Records excerpted from a collection:
********

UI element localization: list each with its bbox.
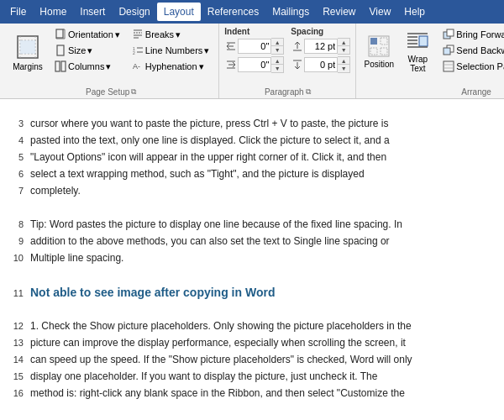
menu-review[interactable]: Review [316, 3, 362, 21]
size-label: Size [68, 45, 86, 55]
indent-right-up[interactable]: ▲ [271, 57, 283, 65]
indent-right-input[interactable] [238, 57, 271, 72]
hyphenation-dropdown: ▾ [199, 61, 204, 72]
send-backward-button[interactable]: Send Backward ▾ [438, 43, 504, 58]
line-text-5: "Layout Options" icon will appear in the… [30, 150, 497, 165]
indent-left-field: ▲ ▼ [224, 38, 284, 55]
svg-rect-30 [370, 38, 377, 45]
menu-help[interactable]: Help [397, 3, 432, 21]
line-text-3: cursor where you want to paste the pictu… [30, 116, 497, 131]
orientation-button[interactable]: Orientation ▾ [50, 27, 124, 42]
spacing-before-up[interactable]: ▲ [338, 39, 349, 46]
menu-references[interactable]: References [201, 3, 265, 21]
menu-bar: File Home Insert Design Layout Reference… [0, 0, 504, 24]
page-setup-expand[interactable]: ⧉ [131, 87, 136, 97]
line-num-6: 6 [7, 167, 24, 181]
spacing-label: Spacing [291, 27, 350, 36]
empty-line-3 [7, 302, 497, 318]
line-16: 16 method is: right-click any blank spac… [7, 386, 497, 402]
spacing-before-field: ▲ ▼ [291, 38, 350, 55]
svg-rect-7 [57, 45, 64, 55]
wrap-text-label: Wrap Text [402, 55, 433, 73]
indent-right-down[interactable]: ▼ [271, 65, 283, 72]
spacing-after-up[interactable]: ▲ [338, 57, 349, 65]
menu-layout[interactable]: Layout [157, 3, 201, 21]
menu-design[interactable]: Design [112, 3, 156, 21]
spacing-before-down[interactable]: ▼ [338, 46, 349, 54]
spacing-col: Spacing ▲ ▼ [291, 27, 350, 73]
line-num-9: 9 [7, 234, 24, 249]
bring-forward-button[interactable]: Bring Forward ▾ [438, 27, 504, 42]
line-num-14: 14 [7, 353, 24, 367]
size-dropdown: ▾ [87, 45, 92, 56]
line-num-12: 12 [7, 319, 24, 333]
spacing-before-spinners: ▲ ▼ [338, 38, 350, 55]
arrange-label: Arrange [361, 86, 504, 97]
spacing-after-icon [291, 57, 304, 72]
spacing-before-icon [291, 39, 304, 54]
paragraph-content: Indent ▲ ▼ ▲ [224, 27, 350, 86]
spacing-after-input[interactable] [304, 57, 338, 72]
indent-right-spinners: ▲ ▼ [271, 56, 284, 73]
line-text-7: completely. [30, 183, 497, 198]
line-text-10: Multiple line spacing. [30, 250, 497, 265]
svg-rect-6 [56, 29, 63, 38]
line-6: 6 select a text wrapping method, such as… [7, 166, 497, 183]
line-12: 12 1. Check the Show picture placeholder… [7, 318, 497, 335]
menu-file[interactable]: File [3, 3, 33, 21]
hyphenation-button[interactable]: A- Hyphenation ▾ [128, 59, 213, 74]
line-9: 9 addition to the above methods, you can… [7, 234, 497, 250]
spacing-after-down[interactable]: ▼ [338, 65, 349, 72]
page-setup-group: Margins Orientation ▾ Size ▾ Columns ▾ [3, 24, 219, 98]
line-text-13: picture can improve the display performa… [30, 335, 497, 350]
menu-mailings[interactable]: Mailings [265, 3, 316, 21]
paragraph-group: Indent ▲ ▼ ▲ [219, 24, 356, 98]
line-text-6: select a text wrapping method, such as "… [30, 166, 497, 181]
indent-right-icon [224, 57, 238, 72]
wrap-text-icon [406, 29, 429, 53]
size-button[interactable]: Size ▾ [50, 43, 124, 58]
spacing-before-input[interactable] [304, 39, 338, 54]
line-text-11: Not able to see image after copying in W… [30, 284, 497, 302]
position-label: Position [365, 60, 395, 69]
orientation-dropdown: ▾ [115, 29, 120, 40]
selection-pane-button[interactable]: Selection Pane [438, 59, 504, 74]
indent-col: Indent ▲ ▼ ▲ [224, 27, 284, 73]
line-11: 11 Not able to see image after copying i… [7, 284, 497, 302]
columns-button[interactable]: Columns ▾ [50, 59, 124, 74]
empty-line-2 [7, 267, 497, 284]
page-setup-small-row1: Orientation ▾ Size ▾ Columns ▾ [50, 27, 124, 74]
paragraph-label: Paragraph ⧉ [224, 86, 350, 97]
line-13: 13 picture can improve the display perfo… [7, 335, 497, 352]
svg-rect-32 [370, 48, 377, 55]
svg-rect-5 [20, 40, 35, 54]
indent-left-input[interactable] [238, 39, 271, 54]
line-14: 14 can speed up the speed. If the "Show … [7, 352, 497, 369]
menu-insert[interactable]: Insert [73, 3, 112, 21]
menu-view[interactable]: View [363, 3, 398, 21]
breaks-dropdown: ▾ [176, 29, 181, 40]
paragraph-expand[interactable]: ⧉ [306, 87, 311, 97]
empty-line-1 [7, 200, 497, 217]
svg-rect-44 [444, 61, 454, 71]
indent-left-up[interactable]: ▲ [271, 39, 283, 46]
line-num-8: 8 [7, 218, 24, 232]
line-3: 3 cursor where you want to paste the pic… [7, 116, 497, 133]
svg-rect-8 [55, 61, 60, 71]
page-setup-label: Page Setup ⧉ [8, 86, 213, 97]
line-10: 10 Multiple line spacing. [7, 250, 497, 267]
send-backward-label: Send Backward [456, 45, 504, 55]
arrange-group: Position Wrap Text [356, 24, 504, 98]
line-numbers-button[interactable]: 12 Line Numbers ▾ [128, 43, 213, 58]
line-numbers-label: Line Numbers [145, 45, 202, 55]
position-button[interactable]: Position [361, 27, 396, 76]
line-num-15: 15 [7, 370, 24, 384]
line-text-8: Tip: Word pastes the picture to display … [30, 217, 497, 232]
breaks-button[interactable]: Breaks ▾ [128, 27, 213, 42]
line-15: 15 display one placeholder. If you want … [7, 369, 497, 386]
breaks-label: Breaks [145, 29, 174, 39]
margins-button[interactable]: Margins [8, 27, 47, 77]
menu-home[interactable]: Home [33, 3, 73, 21]
indent-left-down[interactable]: ▼ [271, 46, 283, 54]
wrap-text-button[interactable]: Wrap Text [400, 27, 435, 76]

********

Review the preceding data and report every line that includes the string "copying".

line-text-11: Not able to see image after copying in W… [30, 284, 497, 302]
line-11: 11 Not able to see image after copying i… [7, 284, 497, 302]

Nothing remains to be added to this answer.